• What is needed:
Give back an exact copy of the listing that follows, without the pictures.

• • • • •

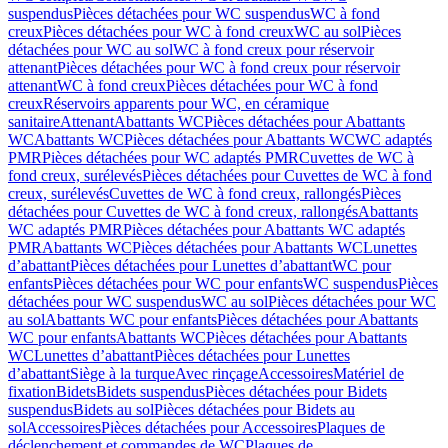
suspendus
Pièces détachées pour WC suspendus
WC à fond
creux
Pièces détachées pour WC à fond creux
WC au sol
Pièces
détachées pour WC au sol
WC à fond creux pour réservoir
attenant
Pièces détachées pour WC à fond creux pour réservoir
attenant
WC à fond creux
Pièces détachées pour WC à fond
creux
Réservoirs apparents pour WC, en céramique
sanitaire
Attenant
Abattants WC
Pièces détachées pour Abattants
WC
Abattants WC
Pièces détachées pour Abattants WC
WC adaptés
PMR
Pièces détachées pour WC adaptés PMR
Cuvettes de WC à
fond creux, surélevés
Pièces détachées pour Cuvettes de WC à fond
creux, surélevés
Cuvettes de WC à fond creux, rallongés
Pièces
détachées pour Cuvettes de WC à fond creux, rallongés
Abattants
WC adaptés PMR
Pièces détachées pour Abattants WC adaptés
PMR
Abattants WC
Pièces détachées pour Abattants WC
Lunettes
d’abattant
Pièces détachées pour Lunettes d’abattant
WC pour
enfants
Pièces détachées pour WC pour enfants
WC suspendus
Pièces
détachées pour WC suspendus
WC au sol
Pièces détachées pour WC
au sol
Abattants WC pour enfants
Pièces détachées pour Abattants
WC pour enfants
Abattants WC
Pièces détachées pour Abattants
WC
Lunettes d’abattant
Pièces détachées pour Lunettes
d’abattant
Siège à la turque
Avec rinçage
Accessoires
Matériel de
fixation
Bidets
Bidets suspendus
Pièces détachées pour Bidets
suspendus
Bidets au sol
Pièces détachées pour Bidets au
sol
Accessoires
Pièces détachées pour Accessoires
Plaques de
déclenchement et commandes de WC
Plaques de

• • • • •

• Problem solution:
suspendus
Pièces détachées pour WC suspendus
WC à fond
creux
Pièces détachées pour WC à fond creux
WC au sol
Pièces
détachées pour WC au sol
WC à fond creux pour réservoir
attenant
Pièces détachées pour WC à fond creux pour réservoir
attenant
WC à fond creux
Pièces détachées pour WC à fond
creux
Réservoirs apparents pour WC, en céramique
sanitaire
Attenant
Abattants WC
Pièces détachées pour Abattants
WC
Abattants WC
Pièces détachées pour Abattants WC
WC adaptés
PMR
Pièces détachées pour WC adaptés PMR
Cuvettes de WC à
fond creux, surélevés
Pièces détachées pour Cuvettes de WC à fond
creux, surélevés
Cuvettes de WC à fond creux, rallongés
Pièces
détachées pour Cuvettes de WC à fond creux, rallongés
Abattants
WC adaptés PMR
Pièces détachées pour Abattants WC adaptés
PMR
Abattants WC
Pièces détachées pour Abattants WC
Lunettes
d’abattant
Pièces détachées pour Lunettes d’abattant
WC pour
enfants
Pièces détachées pour WC pour enfants
WC suspendus
Pièces
détachées pour WC suspendus
WC au sol
Pièces détachées pour WC
au sol
Abattants WC pour enfants
Pièces détachées pour Abattants
WC pour enfants
Abattants WC
Pièces détachées pour Abattants
WC
Lunettes d’abattant
Pièces détachées pour Lunettes
d’abattant
Siège à la turque
Avec rinçage
Accessoires
Matériel de
fixation
Bidets
Bidets suspendus
Pièces détachées pour Bidets
suspendus
Bidets au sol
Pièces détachées pour Bidets au
sol
Accessoires
Pièces détachées pour Accessoires
Plaques de
déclenchement et commandes de WC
Plaques de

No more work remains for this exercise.